Page-level text extractions:
━━━━━━━━━━━━━━━━━━━━
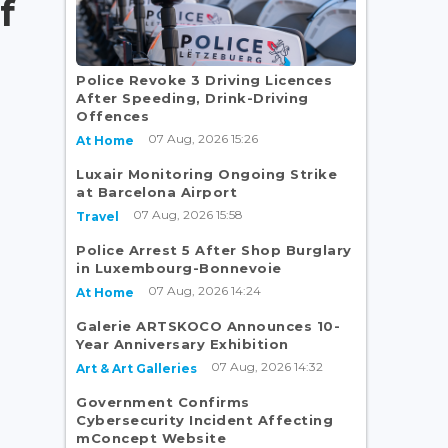
f
Police Revoke 3 Driving Licences
After Speeding, Drink-Driving
Offences
07 Aug, 2026 15:26
At Home
Luxair Monitoring Ongoing Strike
at Barcelona Airport
07 Aug, 2026 15:58
Travel
Police Arrest 5 After Shop Burglary
in Luxembourg-Bonnevoie
07 Aug, 2026 14:24
At Home
Galerie ARTSKOCO Announces 10-
Year Anniversary Exhibition
07 Aug, 2026 14:32
Art & Art Galleries
Government Confirms
Cybersecurity Incident Affecting
mConcept Website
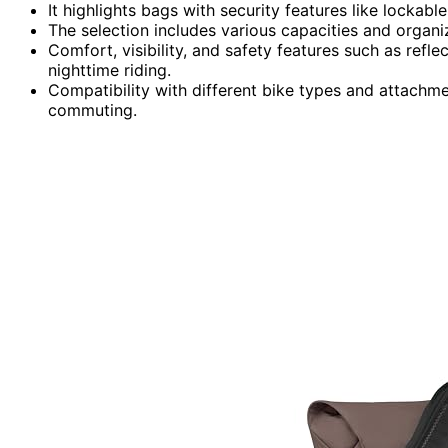
It highlights bags with security features like lockabl
The selection includes various capacities and organiz
Comfort, visibility, and safety features such as refl
nighttime riding.
Compatibility with different bike types and attachme
commuting.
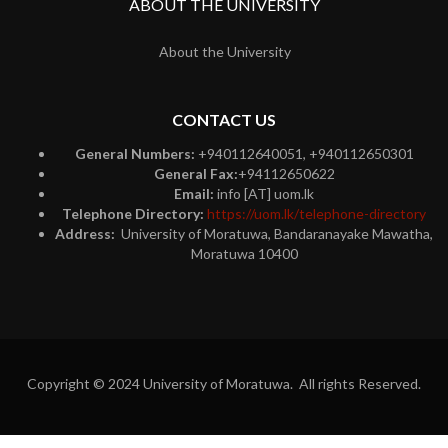
ABOUT THE UNIVERSITY
About the University
CONTACT US
General Numbers:
+940112640051, +940112650301
General Fax:
+94112650622
Email:
info [AT] uom.lk
Telephone Directory:
https://uom.lk/telephone-directory
Address:
University of Moratuwa, Bandaranayake Mawatha,
Moratuwa 10400
Copyright © 2024 University of Moratuwa. All rights Reserved.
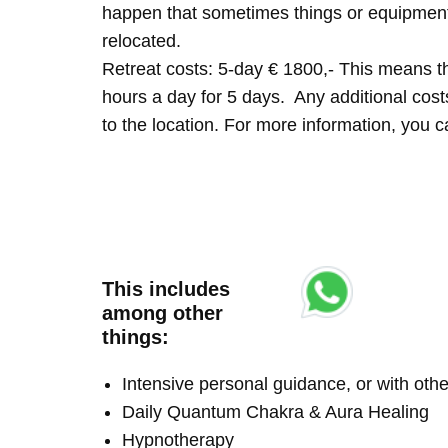
happen that sometimes things or equipment 
relocated.
Retreat costs: 5-day € 1800,- This means tha
hours a day for 5 days. Any additional costs 
to the location. For more information, you
This includes
among other
things:
Intensive personal guidance, or with ot
Daily Quantum Chakra & Aura Healing
Hypnotherapy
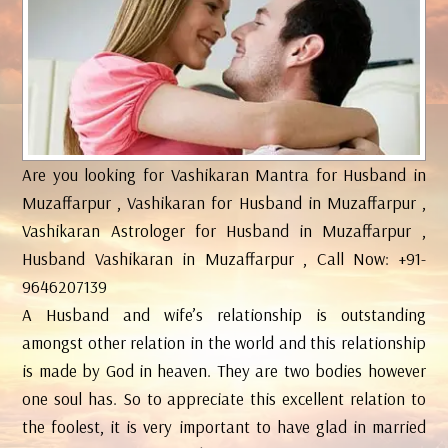
Are you looking for Vashikaran Mantra for Husband in
Muzaffarpur , Vashikaran for Husband in Muzaffarpur ,
Vashikaran Astrologer for Husband in Muzaffarpur ,
Husband Vashikaran in Muzaffarpur , Call Now: +91-
9646207139
A Husband and wife’s relationship is outstanding
amongst other relation in the world and this relationship
is made by God in heaven. They are two bodies however
one soul has. So to appreciate this excellent relation to
the foolest, it is very important to have glad in married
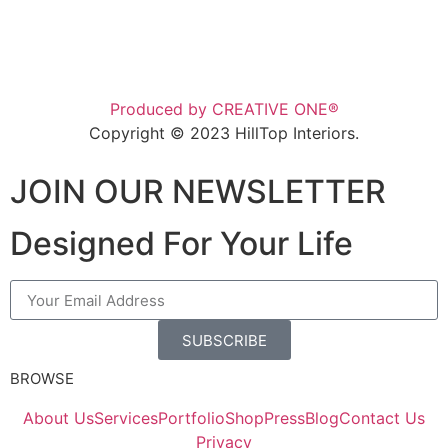
Produced by CREATIVE ONE®
Copyright © 2023 HillTop Interiors.
JOIN OUR NEWSLETTER
Designed For Your Life
SUBSCRIBE
BROWSE
About Us
Services
Portfolio
Shop
Press
Blog
Contact Us
Privacy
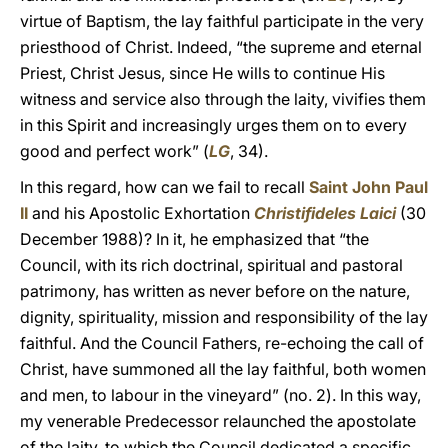
virtue of Baptism, the lay faithful participate in the very
priesthood of Christ. Indeed, “the supreme and eternal
Priest, Christ Jesus, since He wills to continue His
witness and service also through the laity, vivifies them
in this Spirit and increasingly urges them on to every
good and perfect work” (
LG
, 34).
In this regard, how can we fail to recall
Saint John Paul
II
and his Apostolic Exhortation
Christifideles Laici
(30
December 1988)? In it, he emphasized that “the
Council, with its rich doctrinal, spiritual and pastoral
patrimony, has written as never before on the nature,
dignity, spirituality, mission and responsibility of the lay
faithful. And the Council Fathers, re-echoing the call of
Christ, have summoned all the lay faithful, both women
and men, to labour in the vineyard” (no. 2). In this way,
my venerable Predecessor relaunched the apostolate
of the laity, to which the Council dedicated a specific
━━━━━━━━━━━━━━━━━━━━
Your task: In the copy, omit the pictures and reproduce every entry exactly.

The completed task:
f
Police Revoke 3 Driving Licences
After Speeding, Drink-Driving
Offences
07 Aug, 2026 15:26
At Home
Luxair Monitoring Ongoing Strike
at Barcelona Airport
07 Aug, 2026 15:58
Travel
Police Arrest 5 After Shop Burglary
in Luxembourg-Bonnevoie
07 Aug, 2026 14:24
At Home
Galerie ARTSKOCO Announces 10-
Year Anniversary Exhibition
07 Aug, 2026 14:32
Art & Art Galleries
Government Confirms
Cybersecurity Incident Affecting
mConcept Website
It highlights bags with security features like lockabl
The selection includes various capacities and organiz
Comfort, visibility, and safety features such as refl
nighttime riding.
Compatibility with different bike types and attachme
commuting.
ABOUT THE UNIVERSITY
About the University
CONTACT US
General Numbers:
+940112640051, +940112650301
General Fax:
+94112650622
Email:
info [AT] uom.lk
Telephone Directory:
https://uom.lk/telephone-directory
Address:
University of Moratuwa, Bandaranayake Mawatha,
Moratuwa 10400
Copyright © 2024 University of Moratuwa. All rights Reserved.
happen that sometimes things or equipment 
relocated.
Retreat costs: 5-day € 1800,- This means tha
hours a day for 5 days. Any additional costs 
to the location. For more information, you
This includes
among other
things:
Intensive personal guidance, or with ot
Daily Quantum Chakra & Aura Healing
Hypnotherapy
Are you looking for Vashikaran Mantra for Husband in
Muzaffarpur , Vashikaran for Husband in Muzaffarpur ,
Vashikaran Astrologer for Husband in Muzaffarpur ,
Husband Vashikaran in Muzaffarpur , Call Now: +91-
9646207139
A Husband and wife’s relationship is outstanding
amongst other relation in the world and this relationship
is made by God in heaven. They are two bodies however
one soul has. So to appreciate this excellent relation to
the foolest, it is very important to have glad in married
Produced by CREATIVE ONE®
Copyright © 2023 HillTop Interiors.
JOIN OUR NEWSLETTER
Designed For Your Life
SUBSCRIBE
BROWSE
About Us
Services
Portfolio
Shop
Press
Blog
Contact Us
Privacy
virtue of Baptism, the lay faithful participate in the very
priesthood of Christ. Indeed, “the supreme and eternal
Priest, Christ Jesus, since He wills to continue His
witness and service also through the laity, vivifies them
in this Spirit and increasingly urges them on to every
good and perfect work” (
LG
, 34).
In this regard, how can we fail to recall
Saint John Paul
II
and his Apostolic Exhortation
Christifideles Laici
(30
December 1988)? In it, he emphasized that “the
Council, with its rich doctrinal, spiritual and pastoral
patrimony, has written as never before on the nature,
dignity, spirituality, mission and responsibility of the lay
faithful. And the Council Fathers, re-echoing the call of
Christ, have summoned all the lay faithful, both women
and men, to labour in the vineyard” (no. 2). In this way,
my venerable Predecessor relaunched the apostolate
of the laity, to which the Council dedicated a specific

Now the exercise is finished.